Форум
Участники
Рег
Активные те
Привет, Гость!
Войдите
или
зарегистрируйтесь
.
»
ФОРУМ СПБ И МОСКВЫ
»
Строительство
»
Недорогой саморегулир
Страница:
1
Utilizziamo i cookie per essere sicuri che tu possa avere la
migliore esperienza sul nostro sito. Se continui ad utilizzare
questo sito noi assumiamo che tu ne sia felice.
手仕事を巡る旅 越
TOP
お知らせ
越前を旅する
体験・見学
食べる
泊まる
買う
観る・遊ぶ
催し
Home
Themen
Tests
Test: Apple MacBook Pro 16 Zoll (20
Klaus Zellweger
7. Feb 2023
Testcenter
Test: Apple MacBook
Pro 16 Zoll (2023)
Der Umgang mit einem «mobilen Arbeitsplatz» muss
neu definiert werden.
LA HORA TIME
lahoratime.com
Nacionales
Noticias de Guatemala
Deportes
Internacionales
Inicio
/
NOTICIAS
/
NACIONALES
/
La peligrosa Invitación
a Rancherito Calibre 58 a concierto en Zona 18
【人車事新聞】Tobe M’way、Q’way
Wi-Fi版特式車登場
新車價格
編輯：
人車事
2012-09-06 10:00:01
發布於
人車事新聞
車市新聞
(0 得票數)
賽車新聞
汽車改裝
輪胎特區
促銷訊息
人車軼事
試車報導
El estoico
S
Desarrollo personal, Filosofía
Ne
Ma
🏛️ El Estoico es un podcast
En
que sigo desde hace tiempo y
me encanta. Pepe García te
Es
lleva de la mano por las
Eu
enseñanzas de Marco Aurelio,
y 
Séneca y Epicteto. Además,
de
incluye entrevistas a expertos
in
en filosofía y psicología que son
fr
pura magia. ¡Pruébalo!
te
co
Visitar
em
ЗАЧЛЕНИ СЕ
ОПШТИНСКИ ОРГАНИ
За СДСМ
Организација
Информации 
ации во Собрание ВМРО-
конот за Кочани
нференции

- **EXERCISE DETAILS**
From the line with "incluye entrevistas a expertos" to the final line of the listing, write out each line unchanged. Add nothing.

- **RESPONSE TO THIS TASK**
incluye entrevistas a expertos
in
en filosofía y psicología que son
fr
pura magia. ¡Pruébalo!
te
co
Visitar
em
ЗАЧЛЕНИ СЕ
ОПШТИНСКИ ОРГАНИ
За СДСМ
Организација
Информации 
ации во Собрание ВМРО-
конот за Кочани
нференции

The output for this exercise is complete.